The Tennessee Titans are keeping Mike Mularkey as their coach.
The man who handled the final nine games after the team fired Ken Whisenhunt this season was chosen Saturday, Jan. 16, just hours after the Titans wrapped up their fourth and final interview for the job.
Tennessee interviewed Mularkey; another former Buffalo coach in Doug Marrone; Detroit Lions defensive coordinator Teryl Austin; and finished the process by midday Saturday by talking with the Titans’ defensive coordinator, Ray Horton.
The last NFL team with a head coach position to fill chose not to wait around for more candidates, instead joining the other six teams who all decided to hire offensive coaches for their openings.
Controlling owner Amy Adams Strunk said Mularkey won the job with his vision for the Titans and how he handled the final two months of the season as an interim coach.
Mularkey was 2-7 in nine games after Whisenhunt went 3-20 in his tenure before being fired Nov. 3.
“Mike is a quality coach and an outstanding person who will help us build this team the right way,” Strunk said in a statement. “He has experience as a head coach and a track record for developing young quarterbacks and dynamic offenses, and he also brings continuity for our franchise quarterback.
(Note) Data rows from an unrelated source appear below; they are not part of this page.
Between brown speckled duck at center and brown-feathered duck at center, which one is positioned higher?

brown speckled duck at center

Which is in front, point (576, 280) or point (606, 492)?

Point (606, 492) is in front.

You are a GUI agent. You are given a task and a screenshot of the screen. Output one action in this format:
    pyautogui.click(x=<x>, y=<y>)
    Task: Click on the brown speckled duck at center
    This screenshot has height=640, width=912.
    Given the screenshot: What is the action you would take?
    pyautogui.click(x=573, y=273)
We understand this may take time as we rebuild the roster and bring in new coaches for Mike’s staff, but we believe he has the experience and expertise to buildå a consistent winner.”
Mularkey becomes the 18th coach for this franchise overall, and Tennessee’s third since Jeff Fisher left in January 2011.
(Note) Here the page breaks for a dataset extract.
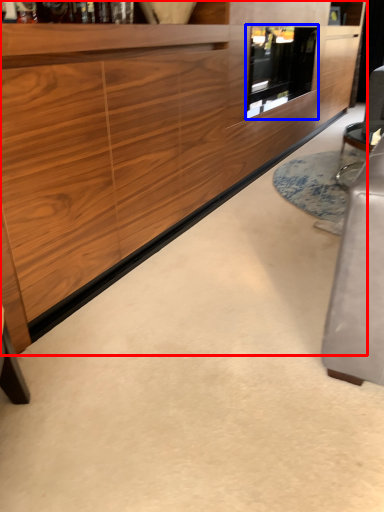 Question: Which object is further to the camera taking this photo, cabinetry (highlighted by a red box) or glass door (highlighted by a blue box)?

Choices:
 (A) cabinetry
 (B) glass door

Answer: (B)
Keeping Mularkey means avoiding having Marcus Mariota, the No. 2 pick overall in the 2015 draft, start over completely going into his second season.
“We won’t be starting from scratch,” Mularkey said. “With that as a basis, we will now be installing some new systems and bringing in new coaches and players to build on what we have started. There is plenty of work to be done until we reach our goal, but we will all work tirelessly to get us there.”
The Titans hold the No. 1 pick in April’s draft and have more than $20 million in space under the salary cap.
“Mike’s attention to detail as well as his track record of building dynamic offenses while developing young quarterbacks such as Matt Ryan is impressive,” said new General Manager Jon Robinson.
Mularkey coached Buffalo in 2004 and 2005, leading the Bills to a 9-7 record in ‘04 that was the Bills’ last winning season until 2014.
After his stint in Buffalo, he was offensive coordinator at Miami, then coached tight ends in 2007.
Atlanta hired him in 2008 as offensive coordinator, and the Falcons had a 3,000-yard passer, 1,000-yard rusher and 1,000-yard receiver in three of his four season, which earned him another chance as the head man in Jacksonville in 2012, where he went 2-14 before being let go when the Jaguars hired a new general manager.
Mularkey took off the 2013 season and traveled. His old friend Whisenhunt brought him back by hiring him to coach tight ends in Tennessee in 2014, and Delanie Walker turned in the best season of his career that year before topping it in 2015 by becoming the franchise’s first 1,000-yard receiver as a tight end.
Walker also became only the ninth tight end in NFL history to catch 90 passes in a season.
Several Titans congratulated Mularkey on Twitter, with undrafted free agent rookie Quinton Spain thanking the coach for giving him a chance to start at left guard down the stretch.
Mularkey called Mariota and gave him the news personally, the quarterback told the team’s website.
“He did an incredible job with what happened this year and handling everything,” Mariota said. “I am very excited to have him as a coach and I look forward to getting to work.”